╭──

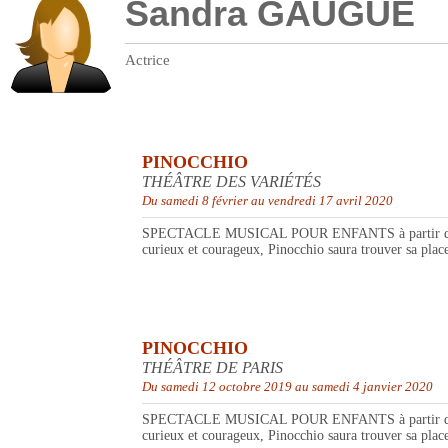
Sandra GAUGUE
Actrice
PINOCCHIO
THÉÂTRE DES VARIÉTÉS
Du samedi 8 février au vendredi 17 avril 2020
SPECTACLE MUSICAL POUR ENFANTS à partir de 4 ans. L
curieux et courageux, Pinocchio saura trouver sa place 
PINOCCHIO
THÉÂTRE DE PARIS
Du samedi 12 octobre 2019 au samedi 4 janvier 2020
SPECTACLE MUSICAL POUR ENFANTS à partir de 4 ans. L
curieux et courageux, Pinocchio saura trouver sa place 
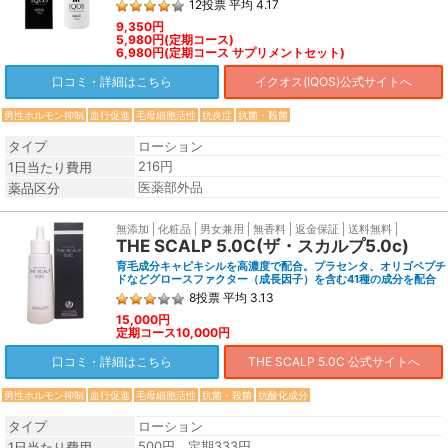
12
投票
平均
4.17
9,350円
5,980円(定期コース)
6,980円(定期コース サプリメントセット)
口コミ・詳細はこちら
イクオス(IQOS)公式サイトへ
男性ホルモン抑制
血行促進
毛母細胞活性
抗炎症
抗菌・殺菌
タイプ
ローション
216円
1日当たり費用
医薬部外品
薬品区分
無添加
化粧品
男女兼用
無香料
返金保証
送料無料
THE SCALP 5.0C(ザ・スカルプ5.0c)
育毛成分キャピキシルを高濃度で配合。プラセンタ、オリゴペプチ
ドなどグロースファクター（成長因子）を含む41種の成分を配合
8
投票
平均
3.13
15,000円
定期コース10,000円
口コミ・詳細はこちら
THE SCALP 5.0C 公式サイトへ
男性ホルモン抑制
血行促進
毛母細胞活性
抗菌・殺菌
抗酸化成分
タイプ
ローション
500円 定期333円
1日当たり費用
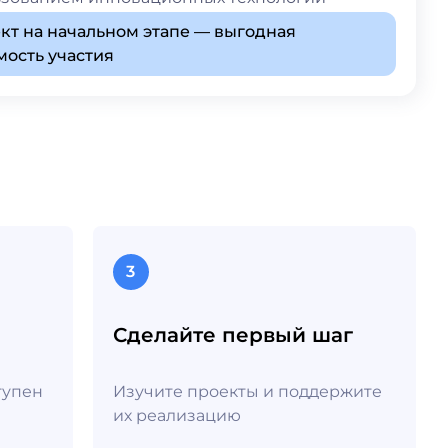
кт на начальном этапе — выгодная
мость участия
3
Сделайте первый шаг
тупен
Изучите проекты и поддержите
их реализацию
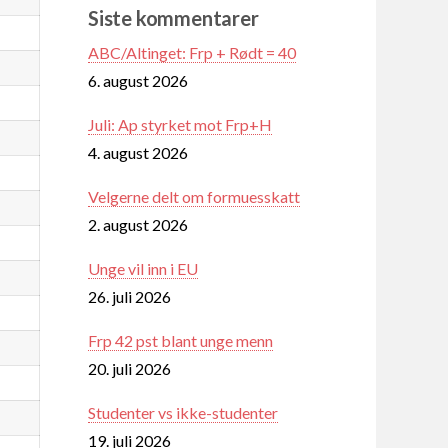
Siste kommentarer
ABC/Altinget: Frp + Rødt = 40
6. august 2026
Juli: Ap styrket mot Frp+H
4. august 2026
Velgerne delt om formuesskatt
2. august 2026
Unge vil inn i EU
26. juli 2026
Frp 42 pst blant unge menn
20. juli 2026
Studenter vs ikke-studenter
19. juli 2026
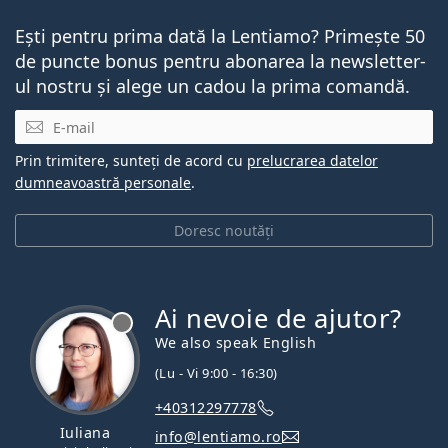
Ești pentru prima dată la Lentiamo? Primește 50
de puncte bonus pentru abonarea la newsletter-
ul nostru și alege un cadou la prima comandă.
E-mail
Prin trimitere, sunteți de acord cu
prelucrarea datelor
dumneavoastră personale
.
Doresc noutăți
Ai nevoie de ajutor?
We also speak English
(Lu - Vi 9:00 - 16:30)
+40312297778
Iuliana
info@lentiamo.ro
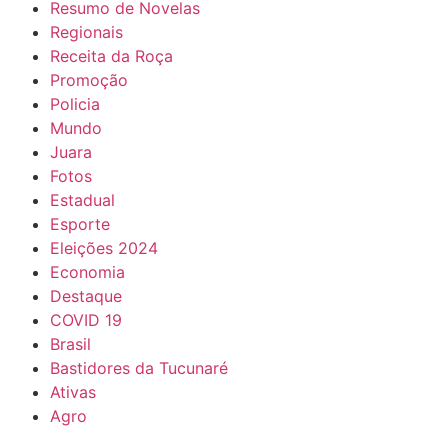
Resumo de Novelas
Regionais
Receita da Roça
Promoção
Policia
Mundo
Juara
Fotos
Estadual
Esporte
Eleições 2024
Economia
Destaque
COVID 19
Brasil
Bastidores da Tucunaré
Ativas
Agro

╰──

→ **Exercise objective**: The lines to copy run from the line containing "Изучите проекты и поддержите" through the end of the data above; copy exactly those, minus the pictures.

→ **Response to the task**:
Изучите проекты и поддержите
их реализацию
Siste kommentarer
ABC/Altinget: Frp + Rødt = 40
6. august 2026
Juli: Ap styrket mot Frp+H
4. august 2026
Velgerne delt om formuesskatt
2. august 2026
Unge vil inn i EU
26. juli 2026
Frp 42 pst blant unge menn
20. juli 2026
Studenter vs ikke-studenter
19. juli 2026
Ești pentru prima dată la Lentiamo? Primește 50
de puncte bonus pentru abonarea la newsletter-
ul nostru și alege un cadou la prima comandă.
E-mail
Prin trimitere, sunteți de acord cu
prelucrarea datelor
dumneavoastră personale
.
Doresc noutăți
Ai nevoie de ajutor?
We also speak English
(Lu - Vi 9:00 - 16:30)
+40312297778
Iuliana
info@lentiamo.ro
Resumo de Novelas
Regionais
Receita da Roça
Promoção
Policia
Mundo
Juara
Fotos
Estadual
Esporte
Eleições 2024
Economia
Destaque
COVID 19
Brasil
Bastidores da Tucunaré
Ativas
Agro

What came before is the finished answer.